1. A multiple compression coding method in which an input signal feeds in parallel a plurality of coders each including a succession of functional units with a view to compression coding of said signal by each coder, wherein the method comprises the following steps:
a) identifying the functional units forming each coder and one or more functions implemented by each unit;
b) marking functions that are common from one coder to another; and
c) executing said common functions once and for all for at least some of the coders in a common calculation module.
2. A method according to claim 1, wherein said calculation module comprises at least one functional unit of one of the coders.
3. A method according to claim 2, wherein, for each function executed in step c), at least one functional unit is used of a coder selected from said plurality of coders and the functional unit of said coder selected is adapted to deliver partial results to the other coders, for efficient coding by said other coders verifying an optimum criterion between complexity and coding quality.
4. A method according to claim 3, the coders being liable to operate at respective different bit rates, wherein the selected coder is the coder with the lowest bit rate and the results obtained after execution of the function in step c) with parameters specific to the selected coder are adapted to the bit rates of at least some of the other coders by a focused parameter search for at least some of the other modes up to the coder with the highest bit rate.
5. A method according to claim 3, the coders being adapted to operate at respective different bit rates, wherein the coder selected is the coder with the highest bit rate and the results obtained after execution of the function in step c) with parameters specific to the selected coder are adapted to the bit rates of at least some of the other coders by a focused parameter search for at least some of the other modes up to the coder with the lowest bit rate.
6. A method according to claim 4, wherein the functional unit of a coder operating at a given bit rate is used as the calculation module for that bit rate and at least some of the parameters specific to that coder are progressively adapted:
up to the coder with the highest bit rate by focused searching; and
up to the coder with the lowest bit rate by focused searching.
7. A method according to claim 1, wherein the functional units of the various coders are arranged in a trellis with a plurality of possible paths in the trellis, wherein each path in the trellis is defined by a combination of operating modes of the functional units and each functional unit feeds a plurality of possible variants of the next functional unit.

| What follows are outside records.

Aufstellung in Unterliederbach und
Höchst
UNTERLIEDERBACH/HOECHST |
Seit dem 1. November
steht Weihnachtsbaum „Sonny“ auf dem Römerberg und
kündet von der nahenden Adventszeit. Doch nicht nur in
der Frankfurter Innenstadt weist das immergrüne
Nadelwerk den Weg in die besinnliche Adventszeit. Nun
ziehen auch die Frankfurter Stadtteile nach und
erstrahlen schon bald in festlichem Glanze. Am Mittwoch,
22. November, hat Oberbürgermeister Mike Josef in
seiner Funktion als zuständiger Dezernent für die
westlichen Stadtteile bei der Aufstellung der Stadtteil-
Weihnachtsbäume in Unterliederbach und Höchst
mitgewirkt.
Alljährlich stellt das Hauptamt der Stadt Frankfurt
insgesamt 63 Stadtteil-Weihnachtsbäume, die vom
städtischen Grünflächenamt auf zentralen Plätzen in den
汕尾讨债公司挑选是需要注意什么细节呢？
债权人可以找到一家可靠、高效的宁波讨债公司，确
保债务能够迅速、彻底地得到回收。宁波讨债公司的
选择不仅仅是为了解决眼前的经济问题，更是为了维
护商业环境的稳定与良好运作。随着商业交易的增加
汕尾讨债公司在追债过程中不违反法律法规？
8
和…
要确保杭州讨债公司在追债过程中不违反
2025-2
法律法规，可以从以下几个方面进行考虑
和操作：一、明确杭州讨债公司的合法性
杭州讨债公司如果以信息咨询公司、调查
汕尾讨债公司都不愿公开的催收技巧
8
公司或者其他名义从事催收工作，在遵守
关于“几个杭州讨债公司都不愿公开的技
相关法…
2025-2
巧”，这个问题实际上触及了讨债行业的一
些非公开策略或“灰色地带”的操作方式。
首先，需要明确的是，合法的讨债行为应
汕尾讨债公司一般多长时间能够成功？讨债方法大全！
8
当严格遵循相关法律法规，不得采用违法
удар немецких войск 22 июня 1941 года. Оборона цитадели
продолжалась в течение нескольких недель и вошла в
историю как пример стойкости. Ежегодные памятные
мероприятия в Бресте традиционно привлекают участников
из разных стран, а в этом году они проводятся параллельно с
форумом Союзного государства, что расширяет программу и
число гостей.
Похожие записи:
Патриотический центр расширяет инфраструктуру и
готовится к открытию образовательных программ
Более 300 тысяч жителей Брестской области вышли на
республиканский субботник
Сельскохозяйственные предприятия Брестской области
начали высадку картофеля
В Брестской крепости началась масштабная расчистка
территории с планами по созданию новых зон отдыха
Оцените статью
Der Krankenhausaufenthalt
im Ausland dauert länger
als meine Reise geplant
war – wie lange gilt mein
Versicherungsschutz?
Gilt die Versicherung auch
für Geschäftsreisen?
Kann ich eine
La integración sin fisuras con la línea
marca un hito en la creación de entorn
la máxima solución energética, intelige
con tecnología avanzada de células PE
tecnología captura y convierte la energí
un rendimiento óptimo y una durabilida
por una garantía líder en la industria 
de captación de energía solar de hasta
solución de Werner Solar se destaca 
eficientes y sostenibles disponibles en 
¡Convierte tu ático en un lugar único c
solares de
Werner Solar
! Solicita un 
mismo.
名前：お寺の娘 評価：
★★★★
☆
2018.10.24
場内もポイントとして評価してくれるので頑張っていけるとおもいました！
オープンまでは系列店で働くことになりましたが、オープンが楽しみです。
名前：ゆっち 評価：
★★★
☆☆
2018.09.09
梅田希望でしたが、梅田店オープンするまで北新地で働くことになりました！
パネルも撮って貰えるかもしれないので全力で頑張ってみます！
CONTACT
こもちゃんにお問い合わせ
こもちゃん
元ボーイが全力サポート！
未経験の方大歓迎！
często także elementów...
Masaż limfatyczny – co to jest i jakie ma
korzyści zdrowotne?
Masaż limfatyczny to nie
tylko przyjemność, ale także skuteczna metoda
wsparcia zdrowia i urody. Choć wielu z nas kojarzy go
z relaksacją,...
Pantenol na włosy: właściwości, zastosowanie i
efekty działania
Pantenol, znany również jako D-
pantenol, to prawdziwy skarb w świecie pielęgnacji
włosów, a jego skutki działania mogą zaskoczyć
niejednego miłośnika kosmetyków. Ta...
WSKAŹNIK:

8. A method according to claim 7, wherein a partial selection module is provided after each coding step conducted by one or more functional units capable of selecting the results supplied by one or more of those functional units for subsequent coding steps.
9. A method according to claim 7, the functional units being liable to operate at respective different bit rates using respective parameters specific to said bit rates, wherein, for a given functional unit, the path selected in the trellis is that passing through the lowest bit rate functional unit and the results obtained from said lowest bit rate functional unit are adapted to the bit rates of at least some of the other functional units by a focused parameter search for at least some of the other functional units up to the highest bit rate functional unit.

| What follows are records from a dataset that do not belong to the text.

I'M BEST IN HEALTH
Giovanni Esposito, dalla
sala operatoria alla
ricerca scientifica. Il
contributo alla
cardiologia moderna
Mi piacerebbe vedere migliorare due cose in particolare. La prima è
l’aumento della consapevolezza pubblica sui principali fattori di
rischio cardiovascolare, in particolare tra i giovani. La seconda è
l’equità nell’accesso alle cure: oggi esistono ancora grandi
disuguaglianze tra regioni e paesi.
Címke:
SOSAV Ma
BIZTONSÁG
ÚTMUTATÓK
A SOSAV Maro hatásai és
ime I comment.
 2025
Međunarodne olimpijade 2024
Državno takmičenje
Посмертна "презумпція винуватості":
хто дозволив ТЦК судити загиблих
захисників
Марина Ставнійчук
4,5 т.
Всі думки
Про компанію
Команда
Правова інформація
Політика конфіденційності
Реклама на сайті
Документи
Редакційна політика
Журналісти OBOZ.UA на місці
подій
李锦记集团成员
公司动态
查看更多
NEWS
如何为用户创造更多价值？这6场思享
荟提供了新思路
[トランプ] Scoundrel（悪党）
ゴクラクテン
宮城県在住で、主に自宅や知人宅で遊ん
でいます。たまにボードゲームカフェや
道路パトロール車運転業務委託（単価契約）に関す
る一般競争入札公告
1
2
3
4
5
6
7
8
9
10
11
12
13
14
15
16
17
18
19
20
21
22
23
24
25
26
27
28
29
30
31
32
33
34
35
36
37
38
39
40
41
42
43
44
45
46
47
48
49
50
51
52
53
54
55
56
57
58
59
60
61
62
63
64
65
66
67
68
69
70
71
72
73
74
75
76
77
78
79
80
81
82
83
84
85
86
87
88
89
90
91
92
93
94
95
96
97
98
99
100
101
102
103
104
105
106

10. A method according to claim 7, the functional units being liable to operate at respective different bit rates using respective parameters specific to said bit rates, wherein, for a given functional unit, the path selected in the trellis is that passing through the highest bit rate functional unit and the results obtained from said highest bit rate functional unit are adapted to the bit rates of at least some of the other functional units by a focused parameter search for at least some of the other functional units up to the lowest bit rate functional unit.
11. A method according to claim 9, wherein, for a given bit rate associated with the parameters of a functional unit of a coder, the functional unit operating at said given bit rate is used as the calculation module and at least some of the parameters specific to that functional unit are progressively adapted:
up to the functional unit capable of operating at the lowest bit rate by focused searching; and
up to the functional unit capable of operating at the highest bit rate by focused searching.

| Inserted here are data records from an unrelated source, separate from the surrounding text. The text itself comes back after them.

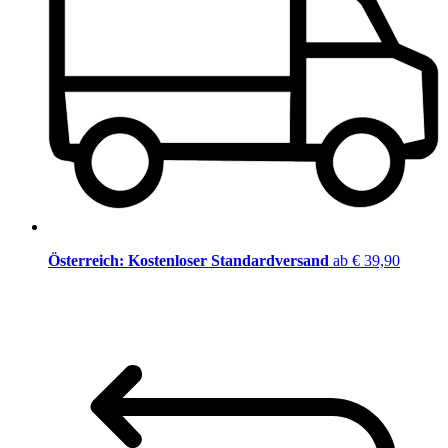
Österreich: Kostenloser Standardversand
ab € 39,90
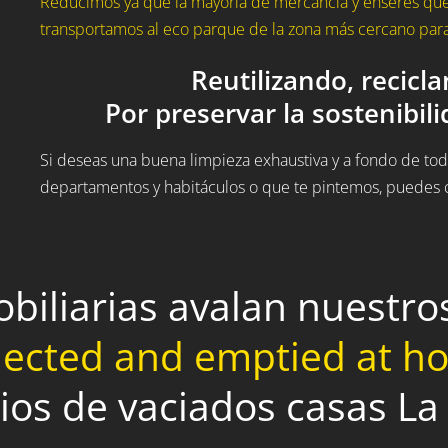
Reducimos ya que la mayoría de mercancía y enseres que
transportamos al eco parque de la zona más cercano para 
Reutilizando, recicl
Por preservar la sostenibil
Si deseas una buena limpieza exhaustiva y a fondo de todo
departamentos y habitáculos o que te pintemos, puedes c
obiliarias avalan nuestr
lected and emptied at 
cios de vaciados casas La 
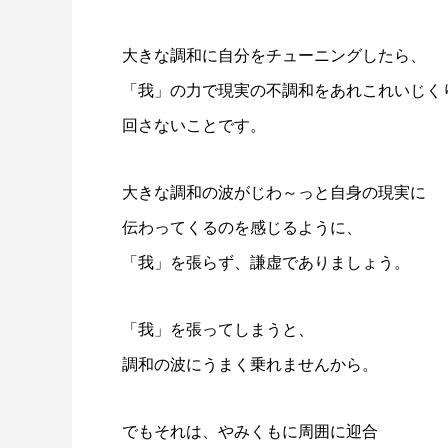
大きな調和に自分をチューニングしたら、
「我」の力で現実の不調和をあれこれいじく
回さないことです。
大きな調和の波がじわ～っと自身の現実に
伝わってくるのを感じるように、
「我」を張らず、謙虚でありましょう。
「我」を張ってしまうと、
調和の波にうまく乗れませんから。
でもそれは、やみくもに周囲に迎合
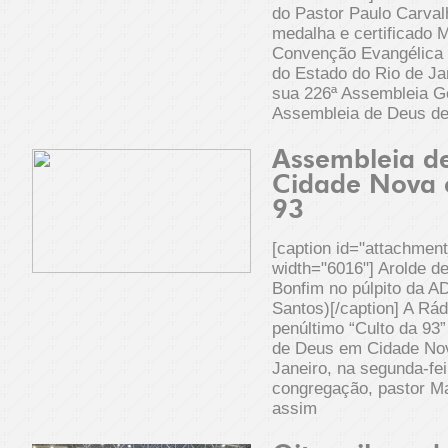
do Pastor Paulo Carval
medalha e certificado M
Convenção Evangélica
do Estado do Rio de Jan
sua 226ª Assembleia Ger
Assembleia de Deus de
Assembleia d
Cidade Nova c
93
[caption id="attachmen
width="6016"] Arolde de
Bonfim no púlpito da 
Santos)[/caption] A Rá
penúltimo “Culto da 93
de Deus em Cidade Nov
Janeiro, na segunda-feir
congregação, pastor Ma
assim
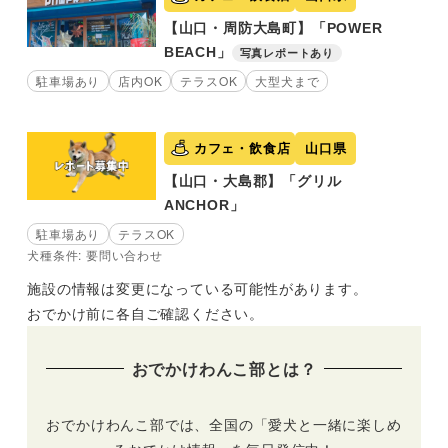
【山口・周防大島町】「POWER
BEACH」
写真レポートあり
駐車場あり
店内OK
テラスOK
大型犬まで
カフェ・飲食店
山口県
【山口・大島郡】「グリル
ANCHOR」
駐車場あり
テラスOK
犬種条件: 要問い合わせ
施設の情報は変更になっている可能性があります。
おでかけ前に各自ご確認ください。
おでかけわんこ部とは？
おでかけわんこ部では、全国の「愛犬と一緒に楽しめ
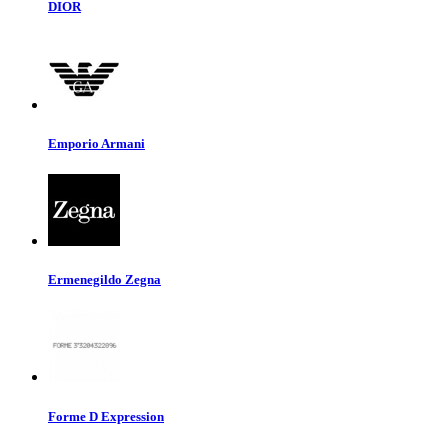
DIOR
Emporio Armani
Ermenegildo Zegna
Forme D Expression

12. A method according to claim 1, wherein said calculation module is independent of said coders and is adapted to redistribute results obtained in step c) to all the coders.
13. A method according to claim 12, wherein the independent module and the functional unit or units of at least one of the coders are adapted to exchange results obtained in step c) with each other and the calculation module is adapted to effect adaptation transcoding between functional units of different coders.
14. A method according to claim 12, wherein the independent module includes an at least partial coding functional unit and an adaptation transcoding functional unit.
15. A method according to any claim 1, wherein the coders in parallel are adapted to operate multimode coding and an a posteriori selection module is provided capable of selecting one of the coders.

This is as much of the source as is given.